AC motor stator voltage regulation and speed control drive systems are widely used in elevators abroad. This system employs thyristor closed-loop speed control, combined with energy-saving or eddy current braking methods, enabling it to largely replace DC high-speed and AC dual-speed elevators in the low-to-medium speed range. It offers superior comfort, high leveling accuracy, and lower cost than DC elevators. It also features a simpler structure, easier maintenance, and is commonly used in elevators with speeds below 2 meters per second.
DC motors are characterized by good speed regulation performance and a wide speed range, so they have long been used in elevators, driven by generator-motor sets.
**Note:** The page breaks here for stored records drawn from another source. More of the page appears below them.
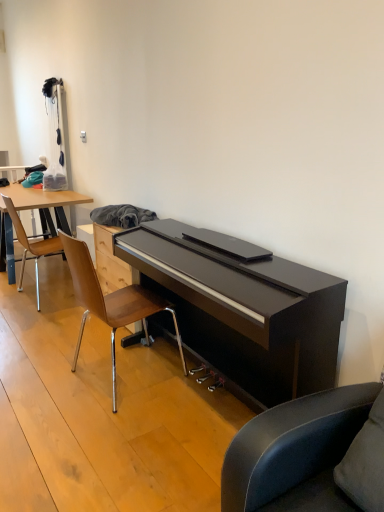 Identify the location of free location in front of wooden/metallic chair at center, which appears as the 1th chair when viewed from the front. The image size is (384, 512). (97, 448). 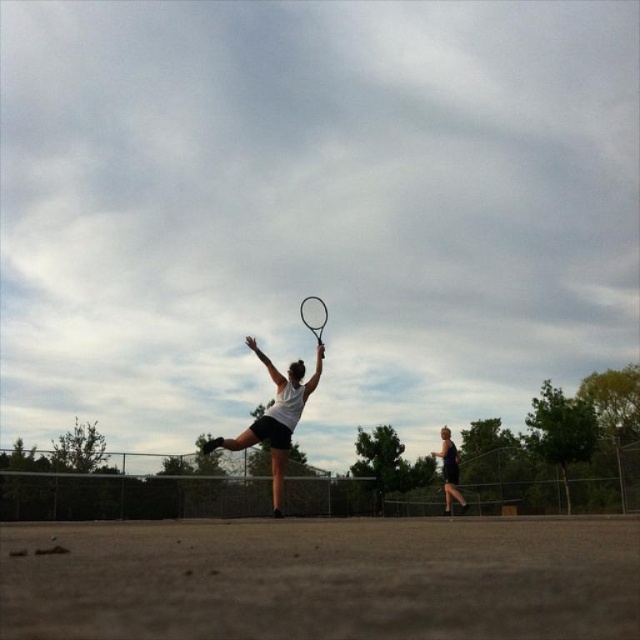 Measure the distance between point [445,486] and camera.

They are 53.63 feet apart.

Where is `purple fabric shorts at right`? The width and height of the screenshot is (640, 640). purple fabric shorts at right is located at coordinates (449, 470).

Measure the distance between white matte tennis racket at center and camera.

A distance of 9.92 meters exists between white matte tennis racket at center and camera.

Is white matte tennis racket at center to the left of purple fabric shorts at right from the viewer's perspective?

Indeed, white matte tennis racket at center is positioned on the left side of purple fabric shorts at right.

Is point (260, 429) positioned in front of point (461, 504)?

Yes, it is.

I want to click on white matte tennis racket at center, so 275,417.

Where is `white matte tennis racket at center`? Image resolution: width=640 pixels, height=640 pixels. white matte tennis racket at center is located at coordinates click(275, 417).

Does white matte tennis racket at center have a lesser height compared to black matte tennis racket at center?

No.

Find the location of a particular element. The height and width of the screenshot is (640, 640). white matte tennis racket at center is located at coordinates (275, 417).

The width and height of the screenshot is (640, 640). Find the location of `white matte tennis racket at center`. white matte tennis racket at center is located at coordinates (275, 417). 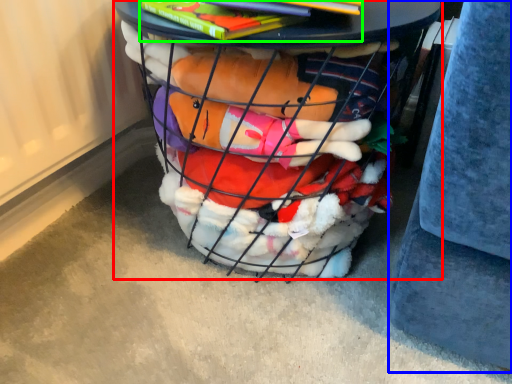 Question: Which object is the farthest from furniture (highlighted by a red box)? Choose among these: gray (highlighted by a blue box) or book (highlighted by a green box).

Choices:
 (A) gray
 (B) book

Answer: (A) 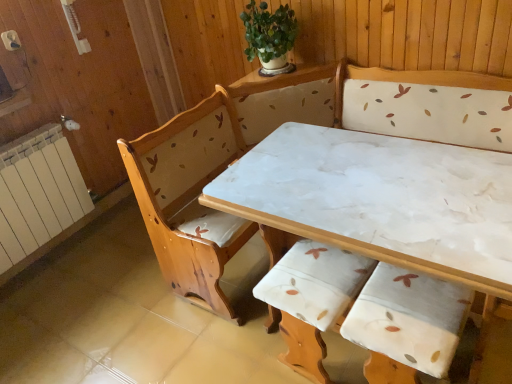 Question: From a real-world perspective, is wooden armchair with floral upholstery at center under white painted radiator at left?

Choices:
 (A) yes
 (B) no

Answer: (A)

Question: Is wooden armchair with floral upholstery at center facing away from white painted radiator at left?

Choices:
 (A) no
 (B) yes

Answer: (A)

Question: Can you confirm if wooden armchair with floral upholstery at center is bigger than white painted radiator at left?

Choices:
 (A) no
 (B) yes

Answer: (A)

Question: From the image's perspective, is wooden armchair with floral upholstery at center under white painted radiator at left?

Choices:
 (A) yes
 (B) no

Answer: (A)

Question: Is wooden armchair with floral upholstery at center at the right side of white painted radiator at left?

Choices:
 (A) no
 (B) yes

Answer: (B)

Question: From a real-world perspective, is wooden armchair with floral upholstery at center over white painted radiator at left?

Choices:
 (A) no
 (B) yes

Answer: (A)

Question: Is white painted radiator at left positioned far away from white marble table at center?

Choices:
 (A) no
 (B) yes

Answer: (B)

Question: Could you tell me if white painted radiator at left is facing white marble table at center?

Choices:
 (A) yes
 (B) no

Answer: (A)

Question: Are white painted radiator at left and white marble table at center making contact?

Choices:
 (A) yes
 (B) no

Answer: (B)

Question: Can you confirm if white painted radiator at left is positioned to the right of white marble table at center?

Choices:
 (A) yes
 (B) no

Answer: (B)

Question: Is white painted radiator at left taller than white marble table at center?

Choices:
 (A) no
 (B) yes

Answer: (A)

Question: Can you confirm if white painted radiator at left is thinner than white marble table at center?

Choices:
 (A) yes
 (B) no

Answer: (A)

Question: Does white marble table at center have a greater height compared to green leafy plant at upper center?

Choices:
 (A) no
 (B) yes

Answer: (B) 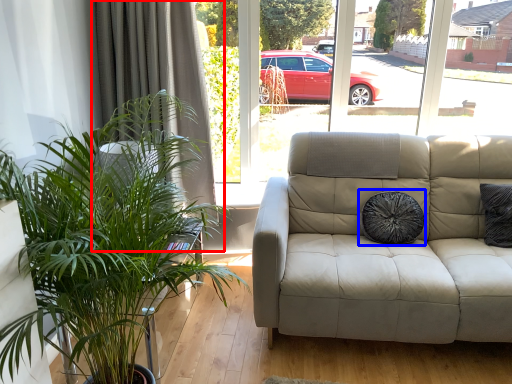 Question: Among these objects, which one is nearest to the camera, curtain (highlighted by a red box) or pillow (highlighted by a blue box)?

Choices:
 (A) curtain
 (B) pillow

Answer: (B) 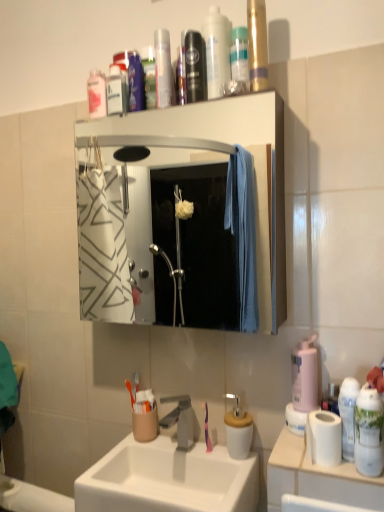 Question: Is white ceramic sink at center outside transparent plastic bottle at upper center, the 1th mouthwash from the right?

Choices:
 (A) no
 (B) yes

Answer: (B)

Question: From a real-world perspective, is white ceramic sink at center on transparent plastic bottle at upper center, the third mouthwash viewed from the left?

Choices:
 (A) no
 (B) yes

Answer: (A)

Question: Is white ceramic sink at center thinner than transparent plastic bottle at upper center, the second mouthwash in the front-to-back sequence?

Choices:
 (A) no
 (B) yes

Answer: (A)

Question: Considering the relative sizes of white ceramic sink at center and transparent plastic bottle at upper center, the 1th mouthwash from the right, in the image provided, is white ceramic sink at center smaller than transparent plastic bottle at upper center, the 1th mouthwash from the right,?

Choices:
 (A) yes
 (B) no

Answer: (B)

Question: From a real-world perspective, is white ceramic sink at center below transparent plastic bottle at upper center, the second mouthwash positioned from the back?

Choices:
 (A) no
 (B) yes

Answer: (B)

Question: Based on their positions, is translucent plastic bottle at upper center, arranged as the first cleaning product when viewed from the back, located to the left or right of translucent plastic mouthwash at upper left, the 1th mouthwash from the back?

Choices:
 (A) right
 (B) left

Answer: (A)

Question: Considering the positions of translucent plastic bottle at upper center, the third cleaning product positioned from the bottom, and translucent plastic mouthwash at upper left, the 1th mouthwash from the left, in the image, is translucent plastic bottle at upper center, the third cleaning product positioned from the bottom, wider or thinner than translucent plastic mouthwash at upper left, the 1th mouthwash from the left,?

Choices:
 (A) thin
 (B) wide

Answer: (B)

Question: Is translucent plastic bottle at upper center, positioned as the 1th cleaning product in left-to-right order, bigger or smaller than translucent plastic mouthwash at upper left, which is counted as the 3th mouthwash, starting from the right?

Choices:
 (A) big
 (B) small

Answer: (A)

Question: From the image's perspective, is translucent plastic bottle at upper center, arranged as the first cleaning product when viewed from the back, positioned above or below translucent plastic mouthwash at upper left, the 1th mouthwash from the left?

Choices:
 (A) above
 (B) below

Answer: (A)

Question: Relative to transparent plastic bottle at upper center, the 1th mouthwash from the right, is translucent plastic mouthwash at upper left, the 1th mouthwash from the back, in front or behind?

Choices:
 (A) front
 (B) behind

Answer: (B)

Question: Considering the positions of translucent plastic mouthwash at upper left, which is counted as the 3th mouthwash, starting from the right, and transparent plastic bottle at upper center, the third mouthwash viewed from the left, in the image, is translucent plastic mouthwash at upper left, which is counted as the 3th mouthwash, starting from the right, wider or thinner than transparent plastic bottle at upper center, the third mouthwash viewed from the left,?

Choices:
 (A) thin
 (B) wide

Answer: (B)

Question: From a real-world perspective, relative to transparent plastic bottle at upper center, the 1th mouthwash from the right, is translucent plastic mouthwash at upper left, the third mouthwash from the front, vertically above or below?

Choices:
 (A) above
 (B) below

Answer: (B)

Question: Is translucent plastic mouthwash at upper left, the third mouthwash from the front, inside or outside of transparent plastic bottle at upper center, the second mouthwash positioned from the back?

Choices:
 (A) outside
 (B) inside

Answer: (A)

Question: From their relative heights in the image, would you say white ceramic sink at center is taller or shorter than translucent plastic bottle at upper center, positioned as the 1th cleaning product in left-to-right order?

Choices:
 (A) tall
 (B) short

Answer: (B)

Question: Is point (177, 458) closer or farther from the camera than point (215, 53)?

Choices:
 (A) closer
 (B) farther

Answer: (B) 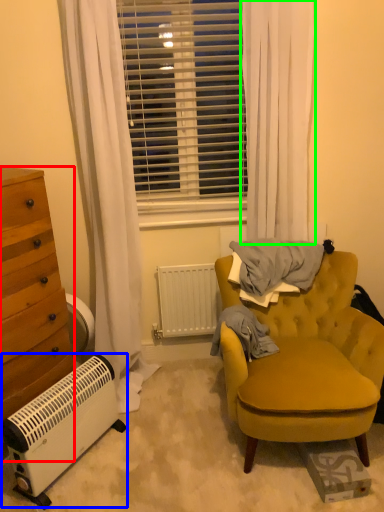 Question: Which object is the closest to the cabinetry (highlighted by a red box)? Choose among these: air conditioning (highlighted by a blue box) or curtain (highlighted by a green box).

Choices:
 (A) air conditioning
 (B) curtain

Answer: (A) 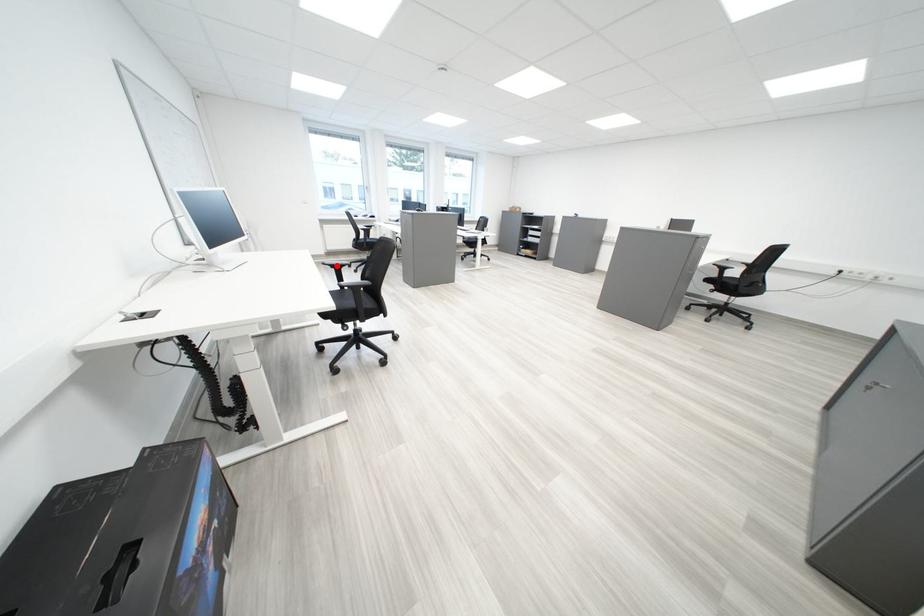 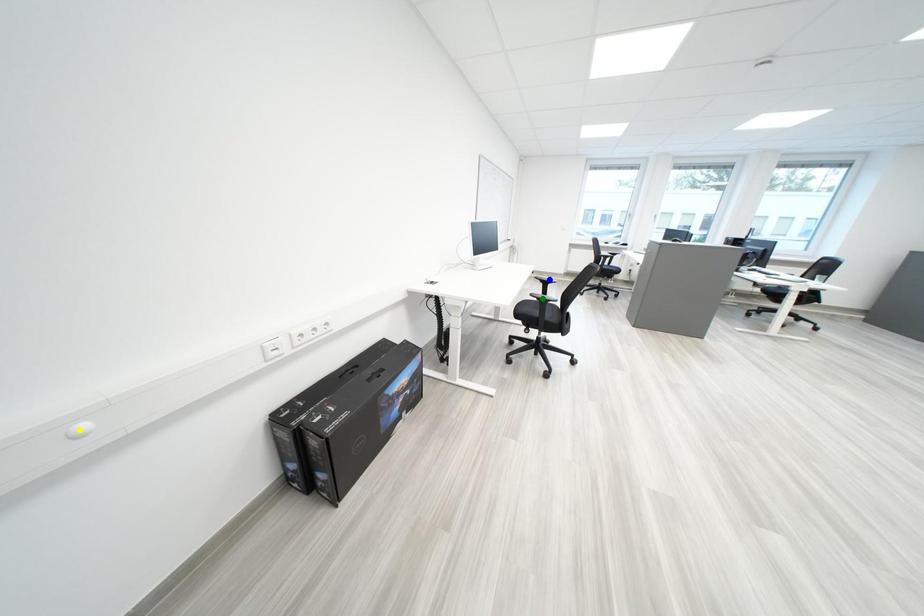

They can control elevator speeds up to 4 meters per second. However, the units are large in size, consume a lot of electricity, require significant maintenance, and are expensive. Therefore, they are typically used in buildings where speed and comfort are paramount.
While thyristor-controlled direct-powered drive systems have long been used in industry, their application in elevators (especially at low speeds) presented a challenge in terms of comfort. This led to their later adoption, almost simultaneously with the development of microcomputer-based systems. Compared to DC elevators using a motor-generator configuration, they offer numerous advantages, such as a 35% reduction in machine room space, a 40% weight reduction, and 25% to 35% energy savings. The world's fastest elevator, operating at 10 meters per second, utilizes this system, achieving a speed ratio of 1:1200.
In the early 1980s, elevators controlled by VVVF variable frequency and voltage systems were introduced. Driven by an AC motor, it achieves the performance of a DC motor, with current control speeds reaching 6 meters per second. Its small size, light weight, high efficiency, and energy savings encompass almost all the advantages of previous elevators. It is currently the most advanced elevator drive system.
In short, theoretically speaking, elevators are vertical transportation tools that do not require a rotating mechanism to drive them. The newer elevator drive system is actually a linear motor drive system.